Frau Diesdorf cracks first. ‘I’m going to see what’s going on!’
She stands up and removes the towel, which is a first. Some sort of coquettish gesture towards the new occupiers? Or is she planning on committing suicide by exposing her bare head to the bombs? She leaves and fifteen minutes later we hear her charging down the staircase in a rush. She shuts the door behind her, pulls the bolt across to lock it, and hastily rebuilds the suitcase barricade.
‘SO?’ ask all the other women together.
‘They’re here! In the next cellar. I think all hell’s broken loose.’
‘What do they look like?’
‘No idea. I only saw two from the back. Big leather jackets, knee-high leather boots…The girl!’ she says suddenly, pointing to Ute. ‘They mustn’t see her! Hide her! Quickly!’
Action stations. The women pull out all the clothes they can from the suitcases and make a big pile against the end wall, where they hide the girl. Frau Oberham sits in front of the pile to form a screen and tells Lukas to sit next to her to double the cover.
And what about us? No need to hide the kids?

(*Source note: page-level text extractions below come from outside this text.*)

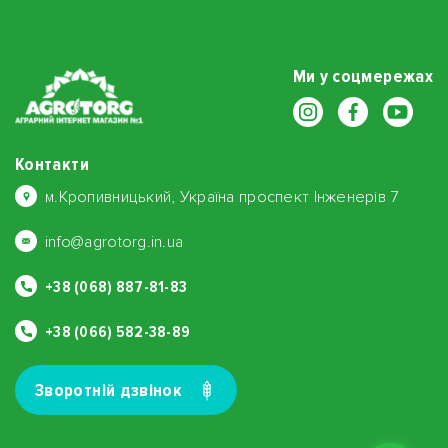
Ми у соцмережах
Контакти
м.Кропивницький, Україна проспект Інженерів 7
info@agrotorg.in.ua
+38 (068) 887-81-83
+38 (066) 582-38-89
Зворотнiй дзвiнок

Why only Ute?
Manfred stares at me, anxious, pleading, as if begging me to intervene and get the women to hide us, too.
Silence again. More waiting. An hour later—or two, or three, unless it was only a minute—footsteps echo on the stairs. Loud banging on the door. The lock doesn’t last long, nor the heap of suitcases. The door gives way, swings open, and a beam of light from a torch scans the cellar, stopping on each of our faces. We blink, blinded, unable to focus, then each of us in turn, as the light moves on to our neighbour, stares at two boots, two knees, a torso—big, like Frau Diesdorf said—and finally a bearded face. Long, curly ginger hair. Red nose and cheeks, crimson. Black eyes. A falcon’s stare.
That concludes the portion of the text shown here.